[Task item]:
Isolate every line in the data with the string "Account" and copy it.

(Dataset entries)

== Segment start ==

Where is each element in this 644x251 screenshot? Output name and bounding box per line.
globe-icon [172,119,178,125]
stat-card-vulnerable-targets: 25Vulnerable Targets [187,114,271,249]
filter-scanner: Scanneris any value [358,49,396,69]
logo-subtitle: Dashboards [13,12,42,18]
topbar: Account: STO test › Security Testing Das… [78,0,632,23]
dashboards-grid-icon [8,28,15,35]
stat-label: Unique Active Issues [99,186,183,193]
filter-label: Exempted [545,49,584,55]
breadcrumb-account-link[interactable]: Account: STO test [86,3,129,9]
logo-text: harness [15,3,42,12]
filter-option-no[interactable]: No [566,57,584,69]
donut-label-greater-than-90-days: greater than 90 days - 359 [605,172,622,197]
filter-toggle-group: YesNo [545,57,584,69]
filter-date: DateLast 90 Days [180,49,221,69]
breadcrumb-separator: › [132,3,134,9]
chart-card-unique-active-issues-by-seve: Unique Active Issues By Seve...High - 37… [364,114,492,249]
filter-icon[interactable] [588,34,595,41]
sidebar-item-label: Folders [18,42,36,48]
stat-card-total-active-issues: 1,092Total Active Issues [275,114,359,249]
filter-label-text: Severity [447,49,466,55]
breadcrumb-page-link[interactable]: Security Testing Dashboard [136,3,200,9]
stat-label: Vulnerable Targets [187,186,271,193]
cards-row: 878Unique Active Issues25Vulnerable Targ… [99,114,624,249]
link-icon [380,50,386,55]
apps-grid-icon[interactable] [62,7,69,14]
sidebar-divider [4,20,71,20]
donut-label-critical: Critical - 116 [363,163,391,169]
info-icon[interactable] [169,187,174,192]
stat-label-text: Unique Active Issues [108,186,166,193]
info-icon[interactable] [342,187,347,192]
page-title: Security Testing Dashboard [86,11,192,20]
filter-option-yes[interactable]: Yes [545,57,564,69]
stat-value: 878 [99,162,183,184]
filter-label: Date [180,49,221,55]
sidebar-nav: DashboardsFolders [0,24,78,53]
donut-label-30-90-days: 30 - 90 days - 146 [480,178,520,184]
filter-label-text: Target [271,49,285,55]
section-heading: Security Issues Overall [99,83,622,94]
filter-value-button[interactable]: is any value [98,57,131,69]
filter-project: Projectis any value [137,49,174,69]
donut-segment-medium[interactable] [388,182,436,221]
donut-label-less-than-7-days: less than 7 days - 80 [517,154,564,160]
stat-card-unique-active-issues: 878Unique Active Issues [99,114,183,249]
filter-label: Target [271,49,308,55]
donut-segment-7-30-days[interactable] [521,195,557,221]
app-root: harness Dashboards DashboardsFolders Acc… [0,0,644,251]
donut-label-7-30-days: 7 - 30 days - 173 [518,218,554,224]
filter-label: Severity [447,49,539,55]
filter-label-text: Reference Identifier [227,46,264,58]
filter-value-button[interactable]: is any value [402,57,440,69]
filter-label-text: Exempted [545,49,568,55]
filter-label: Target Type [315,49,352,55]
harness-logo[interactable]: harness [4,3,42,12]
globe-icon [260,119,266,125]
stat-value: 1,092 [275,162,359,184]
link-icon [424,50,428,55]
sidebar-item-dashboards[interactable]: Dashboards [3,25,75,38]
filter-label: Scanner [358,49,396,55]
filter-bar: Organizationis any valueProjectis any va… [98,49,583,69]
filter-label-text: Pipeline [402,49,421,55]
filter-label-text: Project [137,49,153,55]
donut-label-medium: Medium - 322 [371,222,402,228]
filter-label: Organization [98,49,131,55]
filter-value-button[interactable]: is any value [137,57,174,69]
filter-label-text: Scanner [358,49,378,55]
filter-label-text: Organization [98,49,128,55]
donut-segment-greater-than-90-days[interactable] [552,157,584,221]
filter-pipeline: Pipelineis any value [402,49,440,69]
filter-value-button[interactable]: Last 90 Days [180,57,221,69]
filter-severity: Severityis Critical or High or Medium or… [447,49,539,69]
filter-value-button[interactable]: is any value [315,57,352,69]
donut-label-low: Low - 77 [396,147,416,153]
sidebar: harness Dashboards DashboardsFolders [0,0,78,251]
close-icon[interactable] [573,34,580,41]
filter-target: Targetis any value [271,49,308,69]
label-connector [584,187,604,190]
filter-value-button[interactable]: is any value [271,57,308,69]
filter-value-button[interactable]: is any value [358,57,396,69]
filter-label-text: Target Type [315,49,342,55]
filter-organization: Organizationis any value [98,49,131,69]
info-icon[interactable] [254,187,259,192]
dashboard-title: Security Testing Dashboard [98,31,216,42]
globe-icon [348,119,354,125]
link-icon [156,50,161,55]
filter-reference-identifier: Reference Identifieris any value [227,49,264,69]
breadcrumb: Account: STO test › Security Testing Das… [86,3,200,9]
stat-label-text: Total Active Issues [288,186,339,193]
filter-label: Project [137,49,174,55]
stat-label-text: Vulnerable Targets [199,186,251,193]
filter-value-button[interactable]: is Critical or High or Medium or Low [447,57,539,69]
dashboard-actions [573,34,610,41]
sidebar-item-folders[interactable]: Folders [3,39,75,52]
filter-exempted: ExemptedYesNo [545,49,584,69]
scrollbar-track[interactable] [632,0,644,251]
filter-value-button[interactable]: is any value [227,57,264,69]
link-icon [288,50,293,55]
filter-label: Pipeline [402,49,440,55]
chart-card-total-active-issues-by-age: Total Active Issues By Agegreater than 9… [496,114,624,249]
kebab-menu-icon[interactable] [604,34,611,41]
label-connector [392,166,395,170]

== Segment end ==

[Expected output]:
topbar: Account: STO test › Security Testing Das… [78,0,632,23]
breadcrumb-account-link[interactable]: Account: STO test [86,3,129,9]
breadcrumb: Account: STO test › Security Testing Das… [86,3,200,9]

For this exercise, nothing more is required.